The people given the task of making these new sliding door paintings were manga artists, movie directors, and art directors for games; creative people working in many different fields. It’s unheard of that a temple is this welcoming to subculture-related art, but this is because the founder of Shinjuan, a Zen Buddhist monk named Ikkyu, was himself an unconventional person who could think outside of the box.
The harmony of traditional temple architecture and the world of games and manga is something that feels a bit strange, but the atmosphere also makes you forget about the time ticking away.
As for the temple, the reason why they’re holding this event is to get those people not really into temples and Zen Buddhism to visit it too. Shinjuan is not normally open to the public, so even getting to go inside is a rare treat, so even those don’t normally go to temples should give it a thought.
Sliding door paintings
This time they have six works of art on display. The six artists, who each work at different fields and have different drawing styles, each received an assignment about what to draw from the head priest and did their artwork in accordance with it. Because of this, each sliding door painting is different and has its own unique beauty.
The time it took to paint the sliding doors also varied a lot, with some artists manging it in as short a time as three days, while the art director of the Final Fantasy series, Isamu Kamikokuryo took almost a year to make his painting (and he is still not satisfied with it and continues making small corrections to it).
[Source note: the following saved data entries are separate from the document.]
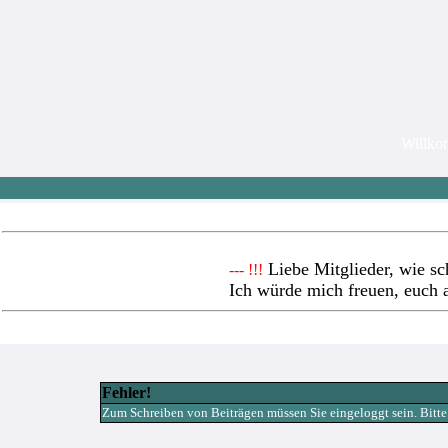
Willk
Liebe Mitglieder, wie sc
--- !!!
Ich würde mich freuen, euch 
Fehler!
Zum Schreiben von Beiträgen müssen Sie eingeloggt sein. Bitte re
In some of the artwork, the people painted in them have real counterparts. For example, the artist drawing the manga Tsuribaka Nisshi, Ken’ichi Kitami, has painted the head-priest of the temple into his painting, and not only in one spot, but many. So if you’re interested, please look for the head-priest in the painting!
Study room Tsusenin (tea room Teigyokuken)
The sliding door paintings are of course great, but the study room of Tsusenin is also something you can’t normally enter, so remember to check it out too. The building used to belong to the empress consort, but was gifted to a physician during the Sengoku period, and then gifted it to Shinjuan.
If you look at the other buildings at Shinjuan, you’ll notice that the wooden latticework is horizontal, but if you look at Tsusenin, the latticework is vertical, giving it a delicate appearance, so you can see that this building was probably used by women.
Inside it, you can see paintings by some of the most famous Japanese artists, such as an ink painting by Kano Motonobu and a gold-leaf painting by Tosa Mitsuoki. Getting to see these paintings in the natural light coming by the sliding doors is a special kind of feeling.
There is also a tea room Teigyokuken. It’s pretty dark inside, and it’s not easy to see it all but to think that this is the room where they have tea ceremonies is very interesting.